- WORK ITEM -
Beneath this line is the data. Output exactly the lines from the line with "expertise. Our survey designers and" to the line with "potentially sensitive phrasing, delivering", both ends included, and nothing more.

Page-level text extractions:
::::::

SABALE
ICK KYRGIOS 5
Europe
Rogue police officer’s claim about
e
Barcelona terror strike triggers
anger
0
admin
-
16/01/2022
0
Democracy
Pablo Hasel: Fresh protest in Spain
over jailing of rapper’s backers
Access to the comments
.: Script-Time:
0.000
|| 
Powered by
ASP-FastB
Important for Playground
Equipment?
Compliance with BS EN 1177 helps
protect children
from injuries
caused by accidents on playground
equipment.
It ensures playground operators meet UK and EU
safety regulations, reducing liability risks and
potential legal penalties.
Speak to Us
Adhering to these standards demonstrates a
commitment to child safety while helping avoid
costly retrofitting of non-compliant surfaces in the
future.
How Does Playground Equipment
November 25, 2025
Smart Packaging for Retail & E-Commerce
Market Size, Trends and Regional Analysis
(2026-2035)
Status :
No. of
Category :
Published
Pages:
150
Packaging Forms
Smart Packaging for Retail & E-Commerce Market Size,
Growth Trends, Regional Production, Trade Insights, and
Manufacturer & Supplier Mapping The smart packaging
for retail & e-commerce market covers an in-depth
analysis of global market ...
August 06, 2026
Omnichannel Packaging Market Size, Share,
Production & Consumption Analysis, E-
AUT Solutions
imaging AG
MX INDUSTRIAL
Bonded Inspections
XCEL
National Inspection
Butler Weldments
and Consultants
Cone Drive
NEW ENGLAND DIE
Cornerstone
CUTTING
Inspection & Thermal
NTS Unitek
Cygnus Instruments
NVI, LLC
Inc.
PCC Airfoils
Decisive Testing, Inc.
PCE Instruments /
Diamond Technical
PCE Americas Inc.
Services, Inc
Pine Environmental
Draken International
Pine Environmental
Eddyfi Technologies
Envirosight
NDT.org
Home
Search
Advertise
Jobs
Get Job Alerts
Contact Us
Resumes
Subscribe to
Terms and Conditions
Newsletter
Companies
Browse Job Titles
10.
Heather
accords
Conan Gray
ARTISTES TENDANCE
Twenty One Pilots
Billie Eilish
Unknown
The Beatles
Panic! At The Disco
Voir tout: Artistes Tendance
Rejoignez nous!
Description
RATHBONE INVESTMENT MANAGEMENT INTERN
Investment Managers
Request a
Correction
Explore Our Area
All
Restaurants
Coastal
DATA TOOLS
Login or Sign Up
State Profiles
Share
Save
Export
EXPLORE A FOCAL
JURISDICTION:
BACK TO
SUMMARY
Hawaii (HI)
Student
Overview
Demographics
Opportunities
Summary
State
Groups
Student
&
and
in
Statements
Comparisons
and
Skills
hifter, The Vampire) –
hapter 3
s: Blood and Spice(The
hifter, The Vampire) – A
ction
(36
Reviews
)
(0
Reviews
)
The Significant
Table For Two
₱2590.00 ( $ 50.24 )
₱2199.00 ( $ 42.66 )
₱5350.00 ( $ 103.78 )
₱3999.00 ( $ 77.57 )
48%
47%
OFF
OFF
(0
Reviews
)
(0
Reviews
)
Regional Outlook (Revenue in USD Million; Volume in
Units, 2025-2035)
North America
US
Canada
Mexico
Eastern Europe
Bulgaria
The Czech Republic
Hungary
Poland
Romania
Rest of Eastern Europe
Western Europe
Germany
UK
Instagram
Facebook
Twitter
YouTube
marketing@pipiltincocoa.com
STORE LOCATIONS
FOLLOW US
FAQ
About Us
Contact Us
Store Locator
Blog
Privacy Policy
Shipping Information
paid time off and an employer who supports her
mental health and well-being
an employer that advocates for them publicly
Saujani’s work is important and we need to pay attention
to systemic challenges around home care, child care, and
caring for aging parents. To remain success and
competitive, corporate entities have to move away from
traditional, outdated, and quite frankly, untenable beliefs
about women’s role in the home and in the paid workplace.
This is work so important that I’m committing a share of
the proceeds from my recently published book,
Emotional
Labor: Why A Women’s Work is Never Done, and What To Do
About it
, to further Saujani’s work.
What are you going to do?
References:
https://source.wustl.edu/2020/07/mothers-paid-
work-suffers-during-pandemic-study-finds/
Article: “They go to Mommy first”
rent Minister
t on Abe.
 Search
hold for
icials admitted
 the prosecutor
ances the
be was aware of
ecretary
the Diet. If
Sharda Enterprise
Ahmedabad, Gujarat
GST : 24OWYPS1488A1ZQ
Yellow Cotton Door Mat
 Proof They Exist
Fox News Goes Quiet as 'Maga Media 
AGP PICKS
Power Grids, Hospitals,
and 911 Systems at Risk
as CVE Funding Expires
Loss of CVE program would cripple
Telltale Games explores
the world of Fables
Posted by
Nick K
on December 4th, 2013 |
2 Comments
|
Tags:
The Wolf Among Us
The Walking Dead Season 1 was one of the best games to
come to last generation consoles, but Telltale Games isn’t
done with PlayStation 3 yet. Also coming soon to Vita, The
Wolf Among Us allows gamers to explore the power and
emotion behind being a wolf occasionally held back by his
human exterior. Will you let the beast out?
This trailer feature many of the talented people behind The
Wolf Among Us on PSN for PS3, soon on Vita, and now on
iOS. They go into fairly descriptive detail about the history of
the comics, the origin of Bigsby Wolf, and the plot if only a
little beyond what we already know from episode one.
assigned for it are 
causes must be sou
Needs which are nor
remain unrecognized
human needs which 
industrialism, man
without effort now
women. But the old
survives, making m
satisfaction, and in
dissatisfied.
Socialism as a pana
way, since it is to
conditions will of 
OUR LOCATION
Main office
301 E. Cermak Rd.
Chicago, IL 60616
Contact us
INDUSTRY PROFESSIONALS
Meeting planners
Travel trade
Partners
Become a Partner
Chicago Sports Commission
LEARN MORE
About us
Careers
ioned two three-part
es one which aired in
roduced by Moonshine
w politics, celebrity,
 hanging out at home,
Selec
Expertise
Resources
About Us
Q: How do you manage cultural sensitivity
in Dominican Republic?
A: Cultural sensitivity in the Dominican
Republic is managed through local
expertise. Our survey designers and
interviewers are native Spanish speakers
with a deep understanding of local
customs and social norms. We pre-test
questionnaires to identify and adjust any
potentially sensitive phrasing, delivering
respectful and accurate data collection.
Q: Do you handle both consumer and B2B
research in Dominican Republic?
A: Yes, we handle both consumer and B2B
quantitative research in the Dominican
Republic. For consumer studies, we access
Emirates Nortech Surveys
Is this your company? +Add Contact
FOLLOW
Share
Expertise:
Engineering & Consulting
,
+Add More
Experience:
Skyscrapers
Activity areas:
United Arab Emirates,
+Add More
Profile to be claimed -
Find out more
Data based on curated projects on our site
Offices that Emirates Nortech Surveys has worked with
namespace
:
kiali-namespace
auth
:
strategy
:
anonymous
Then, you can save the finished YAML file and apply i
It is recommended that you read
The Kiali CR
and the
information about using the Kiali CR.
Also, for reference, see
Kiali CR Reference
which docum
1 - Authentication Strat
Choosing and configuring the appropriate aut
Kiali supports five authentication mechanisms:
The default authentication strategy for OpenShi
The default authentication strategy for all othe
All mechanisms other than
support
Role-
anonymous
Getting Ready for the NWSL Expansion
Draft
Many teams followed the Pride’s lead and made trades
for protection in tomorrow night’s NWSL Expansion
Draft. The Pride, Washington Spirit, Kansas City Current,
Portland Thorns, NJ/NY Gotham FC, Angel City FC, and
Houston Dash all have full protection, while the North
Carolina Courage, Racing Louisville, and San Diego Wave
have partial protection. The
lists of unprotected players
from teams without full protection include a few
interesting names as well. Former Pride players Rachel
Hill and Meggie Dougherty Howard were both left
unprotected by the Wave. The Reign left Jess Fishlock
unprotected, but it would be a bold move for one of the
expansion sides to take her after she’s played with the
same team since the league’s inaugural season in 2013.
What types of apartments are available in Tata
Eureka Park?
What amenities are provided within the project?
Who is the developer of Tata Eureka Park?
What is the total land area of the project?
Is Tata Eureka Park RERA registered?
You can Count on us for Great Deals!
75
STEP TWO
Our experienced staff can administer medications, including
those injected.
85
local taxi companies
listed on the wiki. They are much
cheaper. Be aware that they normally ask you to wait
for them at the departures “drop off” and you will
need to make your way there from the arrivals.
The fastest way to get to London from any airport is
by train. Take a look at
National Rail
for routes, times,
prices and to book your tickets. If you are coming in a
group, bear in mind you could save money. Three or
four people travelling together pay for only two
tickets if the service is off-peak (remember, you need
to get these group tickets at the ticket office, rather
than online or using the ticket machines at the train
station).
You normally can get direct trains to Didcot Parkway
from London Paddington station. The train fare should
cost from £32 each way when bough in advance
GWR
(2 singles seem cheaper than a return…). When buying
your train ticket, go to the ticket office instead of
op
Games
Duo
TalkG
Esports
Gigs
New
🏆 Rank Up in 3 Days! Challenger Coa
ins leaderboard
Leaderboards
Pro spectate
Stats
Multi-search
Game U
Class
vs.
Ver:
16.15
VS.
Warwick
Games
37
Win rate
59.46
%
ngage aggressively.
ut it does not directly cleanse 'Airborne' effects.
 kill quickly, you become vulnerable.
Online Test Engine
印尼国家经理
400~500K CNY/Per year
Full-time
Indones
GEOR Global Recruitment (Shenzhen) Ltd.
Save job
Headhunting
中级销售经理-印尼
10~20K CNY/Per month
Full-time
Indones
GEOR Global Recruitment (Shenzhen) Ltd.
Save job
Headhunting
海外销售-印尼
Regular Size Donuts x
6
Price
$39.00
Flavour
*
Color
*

::::::

- TASK RESULT -
expertise. Our survey designers and
interviewers are native Spanish speakers
with a deep understanding of local
customs and social norms. We pre-test
questionnaires to identify and adjust any
potentially sensitive phrasing, delivering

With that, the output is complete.